Topic Pattern	Payload	Source
`{Name}/joint/{JointName}`	`int32 id, float pos, float vel, float acc` (16 bytes)	`UMjJoint::BuildBinaryPayload`
`{Name}/sensor/{SensorName}`	`int32 id, float[] values` (4 + 4*dim bytes)	`UMjSensor::BuildBinaryPayload`
`{Name}/base_state/{JointName}`	`7 x float64` (pos xyz + quat wxyz)	`UMjFreeJoint::BuildBinaryPayload`
`{Name}/twist`	`3 x float32`: vx, vy, yaw_rate	TwistController
`{Name}/actions`	`int32` bitmask	TwistController (only sent when non-zero)

Topics (Control Receive)¶

The control subscriber filters on {Name}/control and {Name}/set_gains:

Topic Pattern	Payload
`{Name}/control`	`int32 count`, then `count` x `(int32 actuator_id, float value)`
`{Name}/set_gains`	JSON: `{"joint_name": {"kp": float, "kv": float, "torque_limit": float}, ...}`

Info Broadcast (Port 5557)¶

The control subscriber periodically publishes a JSON discovery message on the info endpoint containing actuator names, IDs, ranges, and camera endpoints. This is sent frequently at startup (every 50 steps for the first 5s), then every 500 steps (~1s).

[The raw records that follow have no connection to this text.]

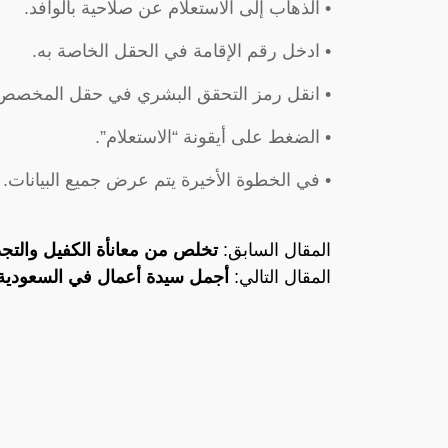
• الذهاب إلى الاستعلام عن صلاحية بالوافد.
• ادخل رقم الإقامة في الحقل الخاصة به.
• انقل رمز التحقق البشري في حقل المخصص 
• الضغط على أيقونة “الاستعلام”.
• في الخطوة الأخيرة يتم عرض جميع البيانات.
المقال السابق:
تخلص من معانأة الكفيل والت
المقال التالي:
أجمل سيدة أعمال في السعودي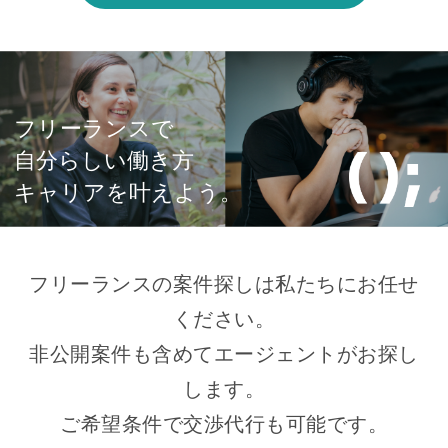
フリーランスで
自分らしい働き方
キャリアを叶えよう。
フリーランスの案件探しは私たちにお任せ
ください。
非公開案件も含めてエージェントがお探し
します。
ご希望条件で交渉代行も可能です。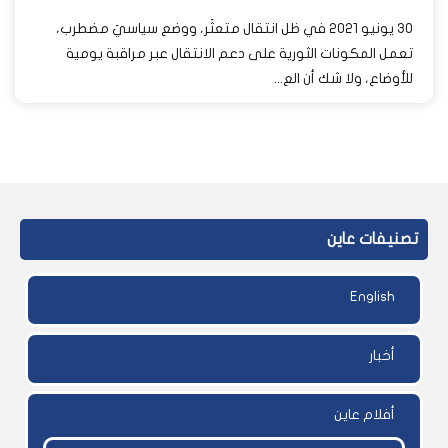
30 يونيو 2021 في ظل انتقال متعثَر، ووضع سياسيَ مضطرب،
تعمل المكونات الثورية على دعم الانتقال عبر مراقبة يومية
للأوضاع، ولا شك أن الع...
تصنيفات عاين
English
أخبار
أفلام عاين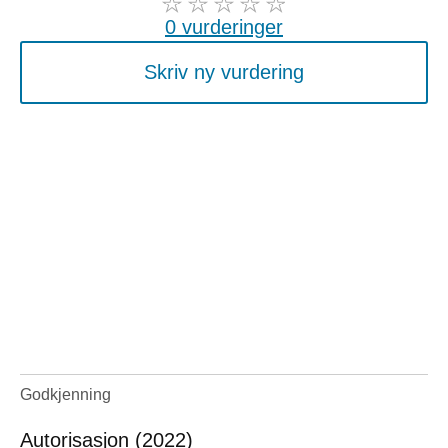
0 vurderinger
Skriv ny vurdering
Godkjenning
Autorisasjon (2022)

Multi-articulation filtering: In multi-robot scenes, subscribe with the articulation name prefix (e.g., sub.setsockopt_string(zmq.SUBSCRIBE, "Robot_A/")) to receive only that robot's data.

Control Source¶

EControlSource determines whether actuators respond to ZMQ or dashboard input. Set it globally on the manager or per-articulation:

Manager->SetControlSource(EControlSource::ZMQ);

urlab_bridge (ROS 2)¶

The urlab_bridge (separate companion repository, same GitHub organization) is the Python-side middleware. It sits between the plugin's ZMQ streams and any external system (ROS 2, RL policies, custom scripts):

Unreal (ZMQ binary) → urlab_bridge → ROS 2 topics

It subscribes to the ZMQ sensor and camera endpoints, unpacks the binary payloads, and publishes to standard ROS 2 topics (/joint_states, /sensor_data, /camera/image_raw). Multi-robot namespacing is handled automatically.

Why a separate bridge?

Keeps the Unreal plugin free of ROS build dependencies (ament, colcon, etc.)
The bridge is pure Python with pyzmq + rclpy — easy to install, easy to modify
Users who do not need ROS never have to think about it
Users who do need ROS get standard topic interfaces without any plugin changes

Quick test (no ROS needed)¶

uv run src/zmq_visualizer.py \
    --main_endpoint="tcp://127.0.0.1:5555" \
    --camera_endpoint="tcp://127.0.0.1:5558"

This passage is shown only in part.